* [Goal of the exercise]: Leave out every picture, and restate word for word only the lines from the one containing "Micro Studio Camera 4K" through the end of the material.

◇ ◇ ◇ ◇

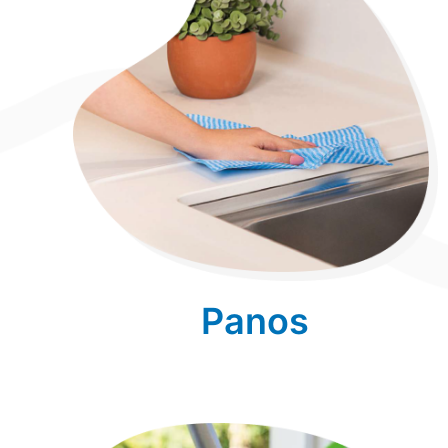
Panos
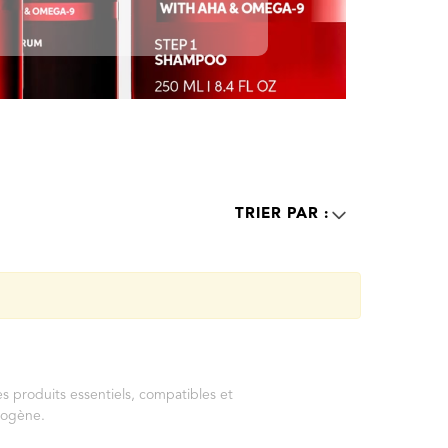
s produits essentiels, compatibles et
mogène.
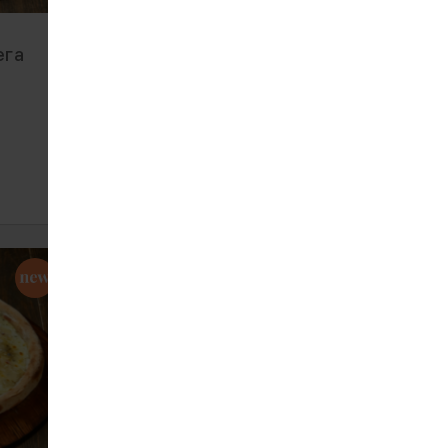
ега
Піца Теріякі мега
562
1110 г
ЗАМОВИТИ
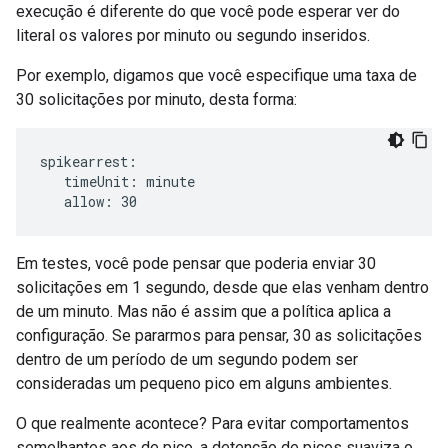
execução é diferente do que você pode esperar ver do
literal os valores por minuto ou segundo inseridos.
Por exemplo, digamos que você especifique uma taxa de
30 solicitações por minuto, desta forma:
spikearrest:

   timeUnit: minute

   allow: 30
Em testes, você pode pensar que poderia enviar 30
solicitações em 1 segundo, desde que elas venham dentro
de um minuto. Mas não é assim que a política aplica a
configuração. Se pararmos para pensar, 30 as solicitações
dentro de um período de um segundo podem ser
consideradas um pequeno pico em alguns ambientes.
O que realmente acontece? Para evitar comportamentos
semelhantes aos de pico, a detenção de picos suaviza o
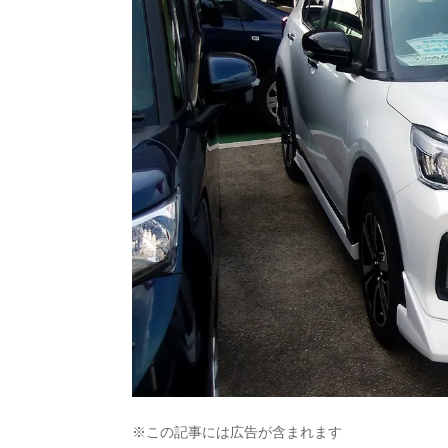
※この記事には広告が含まれます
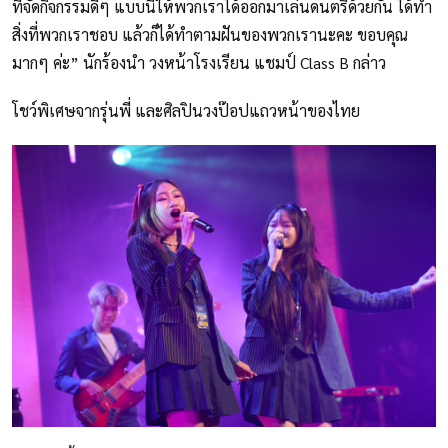
ที่จัดกิจกรรมดีๆ แบบนี้ให้พวกเราได้ออกมาเล่นดนตรีด้วยกัน ได้ทำ
สิ่งที่พวกเราชอบ แล้วก็ได้ทำตามฝันของพวกเรานะคะ ขอบคุณ
มากๆ ค่ะ” นักร้องนำ วงหน้าโรงเรียน แชมป์ Class B กล่าว
โชว์พิเศษจากรุ่นพี่ และศิลปินวงป๊อปแถวหน้าของไทย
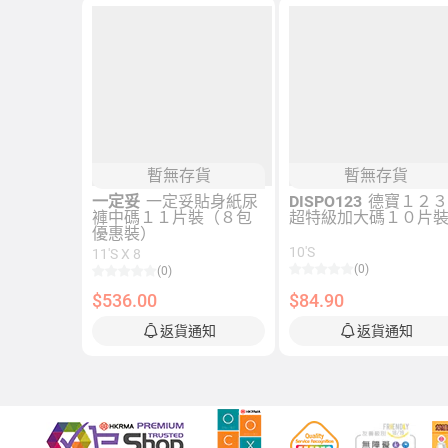
暫無存貨
暫無存貨
一定妥
一定妥貼身紙尿
DISPO123
德寶１２
褲中碼１１片裝（８包
超特級加大碼１０片
優惠裝）
10'S
11'S X 8
(0)
(0)
$536.00
$84.90
返貨通知
返貨通知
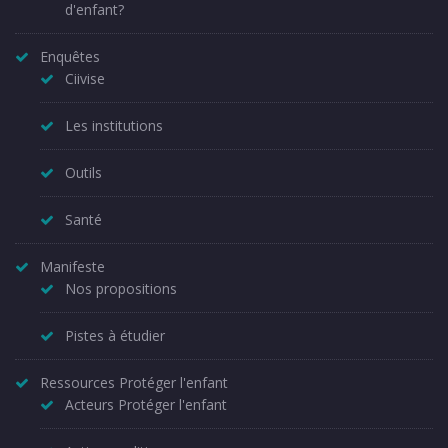
d'enfant?
Enquêtes
Ciivise
Les institutions
Outils
Santé
Manifeste
Nos propositions
Pistes à étudier
Ressources Protéger l'enfant
Acteurs Protéger l'enfant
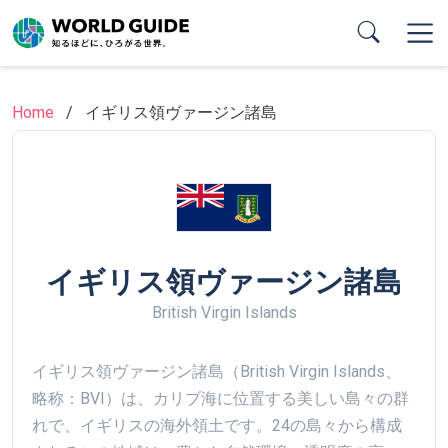
Skip
to
main
content
Home
イギリス領ヴァージン諸島
イギリス領ヴァージン諸島
British Virgin Islands
イギリス領ヴァージン諸島（British Virgin Islands、
略称：BVI）は、カリブ海に位置する美しい島々の群
れで、イギリスの海外領土です。24の島々から構成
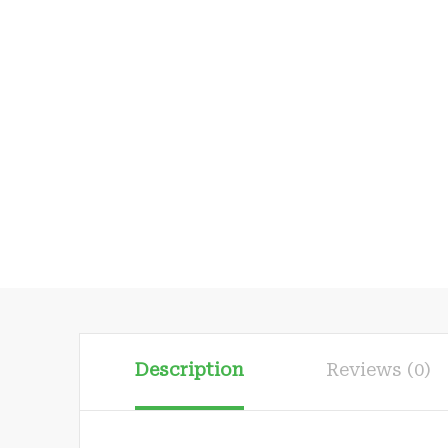
Description
Reviews (0)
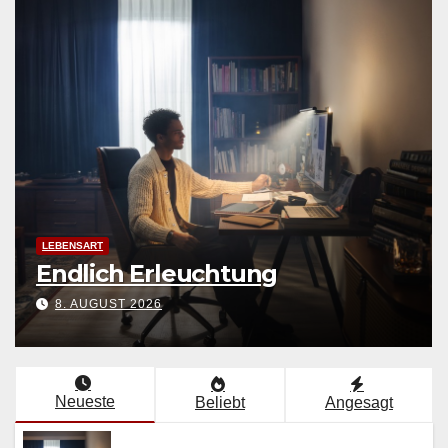
SC
Hö
LEBENSART
Endlich Erleuchtung
G
G
8. AUGUST 2026
Neueste
Beliebt
Angesagt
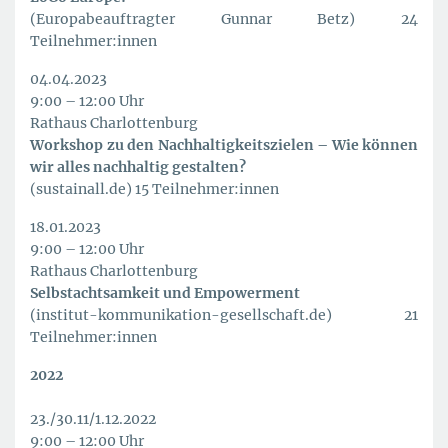
(Europabeauftragter Gunnar Betz) 24
Teilnehmer:innen
04.04.2023
9:00 – 12:00 Uhr
Rathaus Charlottenburg
Workshop zu den Nachhaltigkeitszielen – Wie können
wir alles nachhaltig gestalten?
(sustainall.de) 15 Teilnehmer:innen
18.01.2023
9:00 – 12:00 Uhr
Rathaus Charlottenburg
Selbstachtsamkeit und Empowerment
(institut-kommunikation-gesellschaft.de) 21
Teilnehmer:innen
2022
23./30.11/1.12.2022
9:00 – 12:00 Uhr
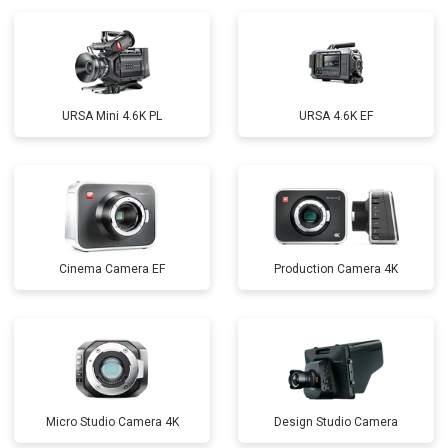
URSA Mini 4.6K PL
URSA 4.6K EF
Cinema Camera EF
Production Camera 4K
Micro Studio Camera 4K
Design Studio Camera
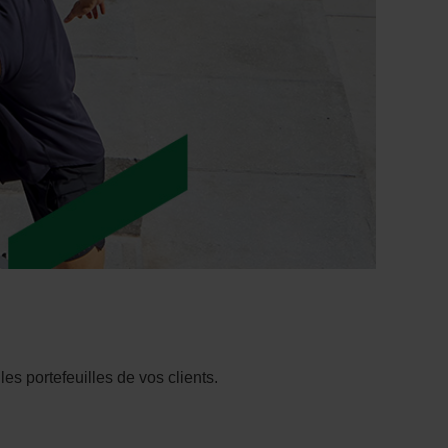
es portefeuilles de vos clients.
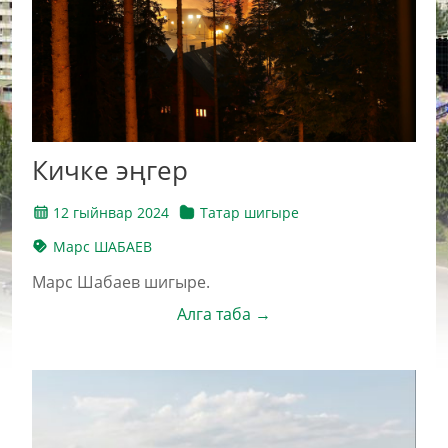
Кичке эңгер
12 гыйнвар 2024
Татар шигыре
Марс ШАБАЕВ
Марс Шабаев шигыре.
Алга таба →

◇ ◇ ◇ ◇

* [Exercise solution]:
Micro Studio Camera 4K
Design Studio Camera
es portefeuilles de vos clients.
Кичке эңгер
12 гыйнвар 2024
Татар шигыре
Марс ШАБАЕВ
Марс Шабаев шигыре.
Алга таба →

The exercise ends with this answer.